Der britische Ex-Premier: "Die Anschläge vom 11. September veränderten alles".
Bei seinem Auftritt vor dem Untersuchungsausschuss zum Irak-Krieg hat Ex-Regierungschef Tony Blair den Einmarsch der britischen Truppen 2003 in den Irak verteidigt. Ein wichtiger Grund für die Entscheidung zur Truppenentsendung seien die Terroranschläge vom 11. September 2001 in den USA gewesen, sagte Blair am Freitag in London. Hunderte Demonstranten protestierten in der Zwischenzeit vor dem Kongresszentrum in der Innenstadt.
9/11 als Wendepunkt
Bis zum 11. September 2001 sei der ehemalige
irakische Machthaber Saddam Hussein "ein Risiko" gewesen, das aber in Schach
gehalten werden konnte, sagte Blair bei der für insgesamt sechs Stunden
angesetzten Anhörung. Diese Einschätzung habe sich aber nach den
Terroranschlägen völlig geändert. Nach den Attentaten des Terrornetzwerkes
Al-Kaida gegen das World Trade Center in New York und auf das Pentagon in
Washington sei die Bedrohung durch religiöse Fanatiker viel größer geworden.
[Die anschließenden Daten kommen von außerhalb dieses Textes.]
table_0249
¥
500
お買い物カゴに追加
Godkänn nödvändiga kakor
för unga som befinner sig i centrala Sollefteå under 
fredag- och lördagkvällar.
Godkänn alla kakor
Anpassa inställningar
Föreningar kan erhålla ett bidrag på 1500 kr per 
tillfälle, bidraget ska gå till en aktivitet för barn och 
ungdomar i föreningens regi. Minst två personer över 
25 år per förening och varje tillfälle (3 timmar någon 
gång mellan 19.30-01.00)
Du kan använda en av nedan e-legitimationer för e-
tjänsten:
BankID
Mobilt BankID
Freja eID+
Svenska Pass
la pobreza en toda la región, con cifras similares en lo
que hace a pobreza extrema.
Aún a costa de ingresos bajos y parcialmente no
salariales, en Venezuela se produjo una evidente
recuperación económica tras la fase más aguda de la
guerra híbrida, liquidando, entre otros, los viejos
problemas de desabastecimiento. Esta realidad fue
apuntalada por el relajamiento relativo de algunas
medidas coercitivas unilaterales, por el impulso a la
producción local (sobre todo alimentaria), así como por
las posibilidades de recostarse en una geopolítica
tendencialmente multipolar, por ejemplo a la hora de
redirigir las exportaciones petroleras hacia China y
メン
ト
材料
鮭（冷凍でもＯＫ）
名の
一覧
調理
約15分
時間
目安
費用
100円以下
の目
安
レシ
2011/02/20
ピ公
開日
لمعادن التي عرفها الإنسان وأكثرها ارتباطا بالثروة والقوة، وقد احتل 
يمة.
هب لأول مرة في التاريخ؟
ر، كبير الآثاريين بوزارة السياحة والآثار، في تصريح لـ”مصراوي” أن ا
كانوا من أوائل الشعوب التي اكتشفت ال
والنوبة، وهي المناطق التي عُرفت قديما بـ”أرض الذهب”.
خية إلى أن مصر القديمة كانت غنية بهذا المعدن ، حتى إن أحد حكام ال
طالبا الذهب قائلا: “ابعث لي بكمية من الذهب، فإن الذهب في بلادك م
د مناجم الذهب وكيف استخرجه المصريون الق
"Wir konnten es uns nicht erlauben, dass ein solches Regime
Massenvernichtungswaffen entwickelt", sagte er auf die Frage des
Ausschussvorsitzenden John Chilcot, warum Großbritannien in den Irak
einmarschiert sei. Saddam Hussein hätte Waffen an Al-Kaida weitergeben
können.
Saddam "eine Plage"
Saddam Hussein sei vor den
Terroranschlägen "eine Plage, eine Bedrohung" gewesen, führte Blair aus. "Er
war ein Monster, aber wir wollten versuchen, das Beste daraus zu machen."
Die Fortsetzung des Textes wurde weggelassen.